Soldiers killed in Afghanistan called ‘patriots’ by fellow Guardsman
Nevada Appeal News Service
Chief Warrant Officer John M. Flynn, 36, of Sparks, and Sgt. Patrick D. Stewart, 35, of Fernley, both from Company D, 113th Aviation Unit of the Nevada Army National Guard based in Stead were among five soldiers who died Sunday in a helicopter crash in Afghanistan.
The soldiers, including two from Oregon and one from Arizona, crashed near Daychopan district in the rugged, mountainous, southern Zabul province.
Washoe County Sheriff’s Office Incline Village Substation Commander Gregg Lubbe knew and served with both men. Flynn and his family were especially close to Lubbe’s thoughts this week.
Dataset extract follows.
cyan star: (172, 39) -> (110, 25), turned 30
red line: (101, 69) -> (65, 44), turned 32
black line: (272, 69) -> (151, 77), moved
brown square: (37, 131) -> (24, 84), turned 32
“I guess I sound like a bit of a Boy Scout when I say this,” Lubbe said. “But both those men were patriots. They died doing what they felt was right. They died serving their country. All politics and opinions aside, they felt they had a job to do, and they did it better than anyone else.”
Lubbe, also a chief warrant officer, celebrated his 20th anniversary with the armed services Sunday. He recently stepped down from command of the 126th Medical Company in Northern Nevada. His time spent with Flynn dates back to the 1980s.
“Back then, we flew Huey (helicopters),” Lubbe said. “Flynn was a medic. He eventually went to flight school in the early 1990s, and in the late 1990s transferred to D Company.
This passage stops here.